-------- The data
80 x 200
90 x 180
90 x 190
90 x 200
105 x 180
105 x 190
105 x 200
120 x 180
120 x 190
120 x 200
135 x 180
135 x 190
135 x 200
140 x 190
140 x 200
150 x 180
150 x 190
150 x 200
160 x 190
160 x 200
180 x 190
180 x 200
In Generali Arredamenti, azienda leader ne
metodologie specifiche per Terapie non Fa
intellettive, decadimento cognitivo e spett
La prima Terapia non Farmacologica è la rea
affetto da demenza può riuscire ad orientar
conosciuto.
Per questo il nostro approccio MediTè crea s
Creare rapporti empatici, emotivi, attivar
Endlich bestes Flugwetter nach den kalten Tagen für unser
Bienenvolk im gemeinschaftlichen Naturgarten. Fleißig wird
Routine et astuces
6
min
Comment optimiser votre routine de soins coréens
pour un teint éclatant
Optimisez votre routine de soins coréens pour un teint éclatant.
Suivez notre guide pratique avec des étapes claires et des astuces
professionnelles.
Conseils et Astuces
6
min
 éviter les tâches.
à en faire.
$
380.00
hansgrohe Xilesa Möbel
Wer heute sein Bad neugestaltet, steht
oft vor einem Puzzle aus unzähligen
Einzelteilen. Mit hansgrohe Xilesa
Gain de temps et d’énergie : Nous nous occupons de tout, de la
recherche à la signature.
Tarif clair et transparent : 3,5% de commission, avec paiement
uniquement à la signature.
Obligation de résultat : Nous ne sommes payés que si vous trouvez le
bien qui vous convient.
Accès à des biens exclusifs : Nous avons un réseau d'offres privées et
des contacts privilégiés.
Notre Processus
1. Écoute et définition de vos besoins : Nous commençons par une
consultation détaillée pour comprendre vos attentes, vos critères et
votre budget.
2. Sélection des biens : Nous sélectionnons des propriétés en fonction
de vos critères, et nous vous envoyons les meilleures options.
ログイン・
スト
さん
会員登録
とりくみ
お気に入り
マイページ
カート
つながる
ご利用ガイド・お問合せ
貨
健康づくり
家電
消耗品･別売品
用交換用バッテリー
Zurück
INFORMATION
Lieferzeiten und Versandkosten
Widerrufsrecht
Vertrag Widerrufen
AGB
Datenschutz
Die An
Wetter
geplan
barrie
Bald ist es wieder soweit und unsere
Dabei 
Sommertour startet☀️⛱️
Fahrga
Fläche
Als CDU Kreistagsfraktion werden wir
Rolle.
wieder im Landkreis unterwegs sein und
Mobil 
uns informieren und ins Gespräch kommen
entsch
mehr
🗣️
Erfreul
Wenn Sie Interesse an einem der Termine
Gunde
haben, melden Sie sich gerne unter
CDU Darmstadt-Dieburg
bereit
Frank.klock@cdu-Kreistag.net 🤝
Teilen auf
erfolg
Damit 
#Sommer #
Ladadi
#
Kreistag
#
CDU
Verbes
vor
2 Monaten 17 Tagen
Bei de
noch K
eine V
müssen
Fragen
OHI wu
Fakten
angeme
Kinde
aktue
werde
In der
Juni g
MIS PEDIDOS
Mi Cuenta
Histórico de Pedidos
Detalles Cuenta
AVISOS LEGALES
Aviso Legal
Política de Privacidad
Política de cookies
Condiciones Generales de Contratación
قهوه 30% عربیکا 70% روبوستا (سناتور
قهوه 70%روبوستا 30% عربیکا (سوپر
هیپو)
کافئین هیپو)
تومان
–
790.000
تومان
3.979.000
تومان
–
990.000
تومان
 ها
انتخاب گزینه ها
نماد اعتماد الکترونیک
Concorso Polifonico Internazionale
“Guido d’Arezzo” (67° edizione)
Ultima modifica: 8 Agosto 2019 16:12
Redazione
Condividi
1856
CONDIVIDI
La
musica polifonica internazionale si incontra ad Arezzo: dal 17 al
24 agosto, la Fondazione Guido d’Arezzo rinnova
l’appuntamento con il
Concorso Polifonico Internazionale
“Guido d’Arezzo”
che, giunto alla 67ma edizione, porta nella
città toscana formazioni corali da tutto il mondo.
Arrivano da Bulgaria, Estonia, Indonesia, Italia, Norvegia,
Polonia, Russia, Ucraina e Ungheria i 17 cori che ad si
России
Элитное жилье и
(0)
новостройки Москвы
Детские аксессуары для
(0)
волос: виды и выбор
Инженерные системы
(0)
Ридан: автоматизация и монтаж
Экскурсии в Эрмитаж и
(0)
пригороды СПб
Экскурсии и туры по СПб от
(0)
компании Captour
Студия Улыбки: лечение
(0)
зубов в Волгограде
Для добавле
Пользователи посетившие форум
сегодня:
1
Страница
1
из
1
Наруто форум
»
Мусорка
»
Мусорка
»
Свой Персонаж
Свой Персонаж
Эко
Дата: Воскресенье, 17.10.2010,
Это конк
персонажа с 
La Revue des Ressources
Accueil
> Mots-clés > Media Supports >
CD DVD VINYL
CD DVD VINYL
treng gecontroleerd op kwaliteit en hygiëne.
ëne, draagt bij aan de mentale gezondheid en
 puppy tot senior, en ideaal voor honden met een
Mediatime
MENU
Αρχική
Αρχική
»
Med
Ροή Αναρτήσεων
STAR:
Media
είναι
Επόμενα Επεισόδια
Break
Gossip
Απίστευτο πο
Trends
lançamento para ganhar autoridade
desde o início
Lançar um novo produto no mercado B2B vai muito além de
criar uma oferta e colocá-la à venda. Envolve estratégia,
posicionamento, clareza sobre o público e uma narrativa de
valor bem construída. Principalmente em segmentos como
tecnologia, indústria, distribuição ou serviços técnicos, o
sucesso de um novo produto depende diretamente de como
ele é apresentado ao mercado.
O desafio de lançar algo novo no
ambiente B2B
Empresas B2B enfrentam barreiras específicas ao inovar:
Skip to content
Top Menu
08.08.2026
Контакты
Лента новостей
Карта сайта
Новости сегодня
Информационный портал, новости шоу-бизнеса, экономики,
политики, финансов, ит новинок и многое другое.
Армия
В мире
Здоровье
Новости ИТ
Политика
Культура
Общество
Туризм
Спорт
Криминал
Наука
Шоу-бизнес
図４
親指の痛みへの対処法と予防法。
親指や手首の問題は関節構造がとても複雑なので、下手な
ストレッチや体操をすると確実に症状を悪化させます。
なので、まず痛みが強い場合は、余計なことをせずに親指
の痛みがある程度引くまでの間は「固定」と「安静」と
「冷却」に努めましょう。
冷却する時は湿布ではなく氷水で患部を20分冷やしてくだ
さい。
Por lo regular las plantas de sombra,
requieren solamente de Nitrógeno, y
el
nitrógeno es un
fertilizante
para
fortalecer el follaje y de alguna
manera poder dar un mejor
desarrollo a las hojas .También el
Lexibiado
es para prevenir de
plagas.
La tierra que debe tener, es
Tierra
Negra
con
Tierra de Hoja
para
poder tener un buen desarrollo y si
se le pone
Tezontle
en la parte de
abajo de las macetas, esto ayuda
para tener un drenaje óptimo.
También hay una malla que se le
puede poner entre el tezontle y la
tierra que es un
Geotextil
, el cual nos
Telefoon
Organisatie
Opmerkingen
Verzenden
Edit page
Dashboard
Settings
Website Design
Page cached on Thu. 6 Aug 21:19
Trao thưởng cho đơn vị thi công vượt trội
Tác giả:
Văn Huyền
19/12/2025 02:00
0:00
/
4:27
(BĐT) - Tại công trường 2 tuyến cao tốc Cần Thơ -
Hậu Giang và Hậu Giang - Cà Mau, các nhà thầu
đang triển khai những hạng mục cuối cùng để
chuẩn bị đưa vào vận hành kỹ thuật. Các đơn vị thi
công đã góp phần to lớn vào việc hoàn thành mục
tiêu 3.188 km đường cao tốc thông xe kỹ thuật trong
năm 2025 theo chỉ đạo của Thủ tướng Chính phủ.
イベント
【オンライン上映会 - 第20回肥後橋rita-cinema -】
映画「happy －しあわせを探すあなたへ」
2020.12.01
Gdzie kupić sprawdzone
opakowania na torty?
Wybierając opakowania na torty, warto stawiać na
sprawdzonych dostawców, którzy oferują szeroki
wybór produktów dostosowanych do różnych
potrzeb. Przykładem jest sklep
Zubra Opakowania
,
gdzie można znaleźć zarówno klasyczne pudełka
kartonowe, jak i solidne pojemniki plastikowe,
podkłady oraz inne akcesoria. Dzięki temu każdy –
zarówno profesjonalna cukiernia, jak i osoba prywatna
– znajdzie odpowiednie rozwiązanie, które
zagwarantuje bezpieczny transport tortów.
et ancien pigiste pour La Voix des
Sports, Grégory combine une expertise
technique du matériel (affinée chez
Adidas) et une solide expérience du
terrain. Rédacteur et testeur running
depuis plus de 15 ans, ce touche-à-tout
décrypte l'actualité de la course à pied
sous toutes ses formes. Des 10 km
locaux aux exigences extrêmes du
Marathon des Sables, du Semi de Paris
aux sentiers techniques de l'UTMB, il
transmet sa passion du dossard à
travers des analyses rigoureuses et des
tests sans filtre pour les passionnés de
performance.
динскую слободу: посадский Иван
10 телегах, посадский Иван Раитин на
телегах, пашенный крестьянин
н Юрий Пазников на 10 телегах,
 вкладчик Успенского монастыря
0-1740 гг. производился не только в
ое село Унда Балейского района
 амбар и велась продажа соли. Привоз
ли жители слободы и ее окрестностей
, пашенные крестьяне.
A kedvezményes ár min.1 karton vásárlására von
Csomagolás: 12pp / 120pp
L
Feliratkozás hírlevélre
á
----------------
> [Work task]
Beginning at the line above that contains "ご利用ガイド・お問合せ", return each line exactly through the line that contains "musica polifonica internazionale", and no others.

> [Result]
ご利用ガイド・お問合せ
貨
健康づくり
家電
消耗品･別売品
用交換用バッテリー
Zurück
INFORMATION
Lieferzeiten und Versandkosten
Widerrufsrecht
Vertrag Widerrufen
AGB
Datenschutz
Die An
Wetter
geplan
barrie
Bald ist es wieder soweit und unsere
Dabei 
Sommertour startet☀️⛱️
Fahrga
Fläche
Als CDU Kreistagsfraktion werden wir
Rolle.
wieder im Landkreis unterwegs sein und
Mobil 
uns informieren und ins Gespräch kommen
entsch
mehr
🗣️
Erfreul
Wenn Sie Interesse an einem der Termine
Gunde
haben, melden Sie sich gerne unter
CDU Darmstadt-Dieburg
bereit
Frank.klock@cdu-Kreistag.net 🤝
Teilen auf
erfolg
Damit 
#Sommer #
Ladadi
#
Kreistag
#
CDU
Verbes
vor
2 Monaten 17 Tagen
Bei de
noch K
eine V
müssen
Fragen
OHI wu
Fakten
angeme
Kinde
aktue
werde
In der
Juni g
MIS PEDIDOS
Mi Cuenta
Histórico de Pedidos
Detalles Cuenta
AVISOS LEGALES
Aviso Legal
Política de Privacidad
Política de cookies
Condiciones Generales de Contratación
قهوه 30% عربیکا 70% روبوستا (سناتور
قهوه 70%روبوستا 30% عربیکا (سوپر
هیپو)
کافئین هیپو)
تومان
–
790.000
تومان
3.979.000
تومان
–
990.000
تومان
 ها
انتخاب گزینه ها
نماد اعتماد الکترونیک
Concorso Polifonico Internazionale
“Guido d’Arezzo” (67° edizione)
Ultima modifica: 8 Agosto 2019 16:12
Redazione
Condividi
1856
CONDIVIDI
La
musica polifonica internazionale si incontra ad Arezzo: dal 17 al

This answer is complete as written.